Your task: I would like the entries transcribed word for word, please, with the pictures removed.

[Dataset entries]
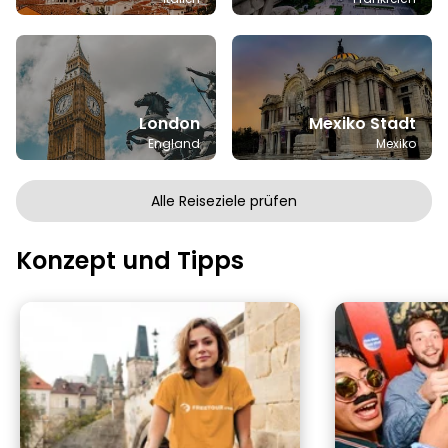
London
Mexiko Stadt
England
Mexiko
Alle Reiseziele prüfen
Konzept und Tipps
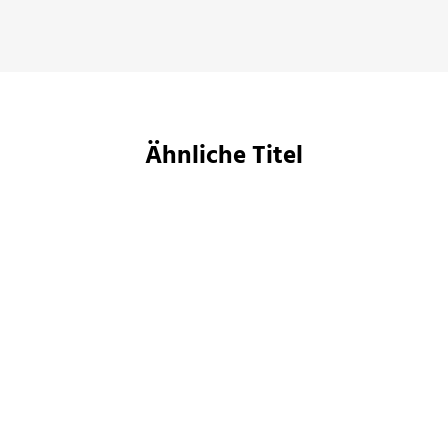
Ähnliche Titel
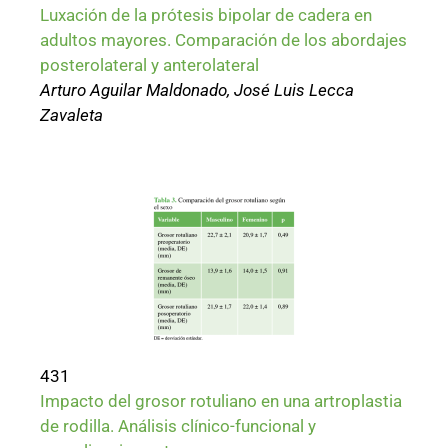
Luxación de la prótesis bipolar de cadera en
adultos mayores. Comparación de los abordajes
posterolateral y anterolateral
Arturo Aguilar Maldonado, José Luis Lecca
Zavaleta
431
Impacto del grosor rotuliano en una artroplastia
de rodilla. Análisis clínico-funcional y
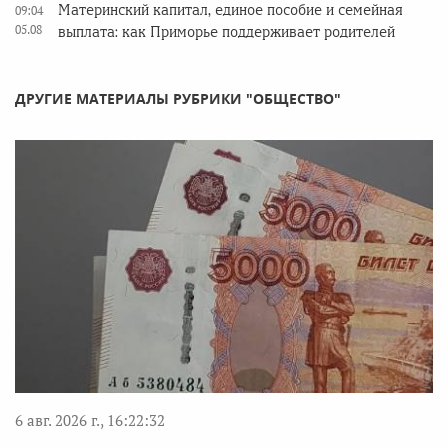
Материнский капитал, единое пособие и семейная
09:04
05.08
выплата: как Приморье поддерживает родителей
ДРУГИЕ МАТЕРИАЛЫ РУБРИКИ "ОБЩЕСТВО"
6 авг. 2026 г., 16:22:32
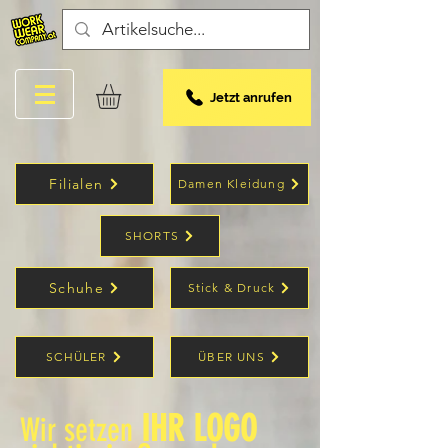
Jetzt anrufen
Filialen
Damen Kleidung
SHORTS
Schuhe
Stick & Druck
SCHÜLER
ÜBER UNS
IHR LOGO
Wir setzen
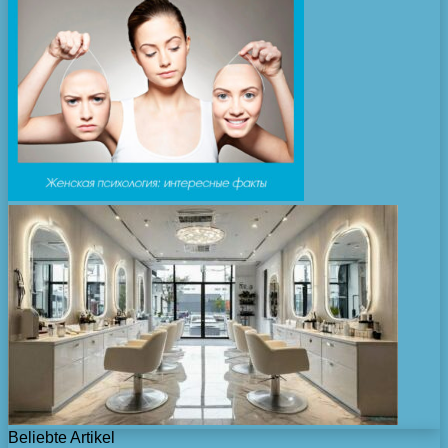
Beliebte Artikel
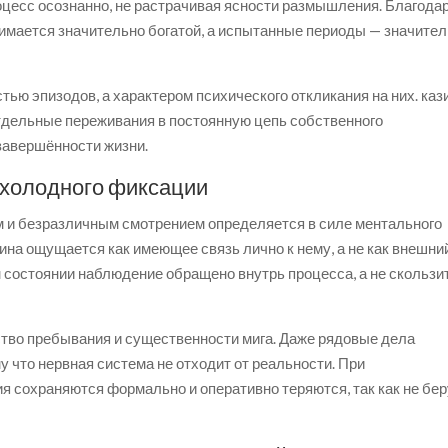
цесс осознанно, не растрачивая ясности размышления. Благода
мается значительно богатой, а испытанные периоды — значите
тью эпизодов, а характером психического откликания на них. каз
тдельные переживания в постоянную цепь собственного
 завершённости жизни.
 холодного фиксации
 и безразличным смотрением определяется в силе ментального
ина ощущается как имеющее связь лично к нему, а не как внешни
 состоянии наблюдение обращено внутрь процесса, а не скользи
ство пребывания и существенности мига. Даже рядовые дела
у что нервная система не отходит от реальности. При
сохраняются формально и оперативно теряются, так как не бер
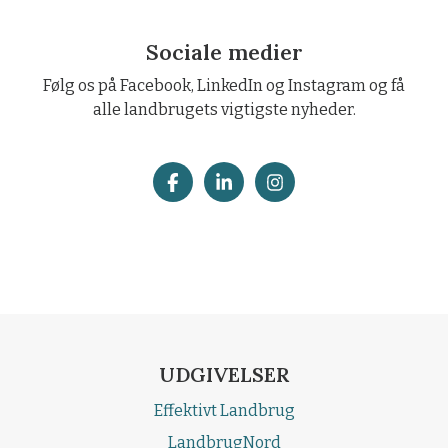
Sociale medier
Følg os på Facebook, LinkedIn og Instagram og få
alle landbrugets vigtigste nyheder.
UDGIVELSER
Effektivt Landbrug
LandbrugNord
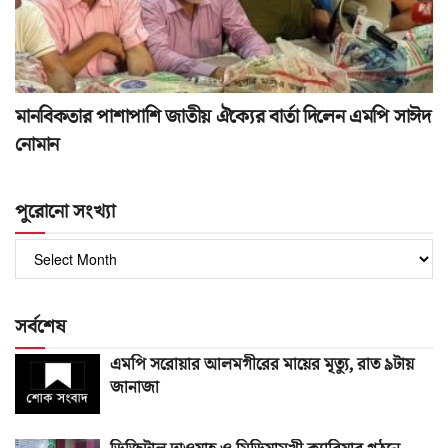
মানবিকতার পাশাপাশি জাতীয় ঐক্যের বার্তা দিলেন এমপি সাঈদ
নোমান
পুরোনো সংখ্যা
পুরোনো
সংখ্যা
সর্বশেষ
এমপি সরোয়ার আলমগীরের মায়ের মৃত্যু, রাত ৯টায়
জানাজা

The completed task:
London
Mexiko Stadt
England
Mexiko
Alle Reiseziele prüfen
Konzept und Tipps
Ähnliche Titel
Luxación de la prótesis bipolar de cadera en
adultos mayores. Comparación de los abordajes
posterolateral y anterolateral
Arturo Aguilar Maldonado, José Luis Lecca
Zavaleta
431
Impacto del grosor rotuliano en una artroplastia
de rodilla. Análisis clínico-funcional y
Материнский капитал, единое пособие и семейная
09:04
05.08
выплата: как Приморье поддерживает родителей
ДРУГИЕ МАТЕРИАЛЫ РУБРИКИ "ОБЩЕСТВО"
6 авг. 2026 г., 16:22:32
Jetzt anrufen
Filialen
Damen Kleidung
SHORTS
Schuhe
Stick & Druck
SCHÜLER
ÜBER UNS
IHR LOGO
Wir setzen
Beliebte Artikel
цесс осознанно, не растрачивая ясности размышления. Благода
мается значительно богатой, а испытанные периоды — значите
тью эпизодов, а характером психического откликания на них. каз
тдельные переживания в постоянную цепь собственного
 завершённости жизни.
 холодного фиксации
 и безразличным смотрением определяется в силе ментального
ина ощущается как имеющее связь лично к нему, а не как внешни
 состоянии наблюдение обращено внутрь процесса, а не скользи
ство пребывания и существенности мига. Даже рядовые дела
у что нервная система не отходит от реальности. При
сохраняются формально и оперативно теряются, так как не бер
Sociale medier
Følg os på Facebook, LinkedIn og Instagram og få
alle landbrugets vigtigste nyheder.
UDGIVELSER
Effektivt Landbrug
LandbrugNord
মানবিকতার পাশাপাশি জাতীয় ঐক্যের বার্তা দিলেন এমপি সাঈদ
নোমান
পুরোনো সংখ্যা
পুরোনো
সংখ্যা
সর্বশেষ
এমপি সরোয়ার আলমগীরের মায়ের মৃত্যু, রাত ৯টায়
জানাজা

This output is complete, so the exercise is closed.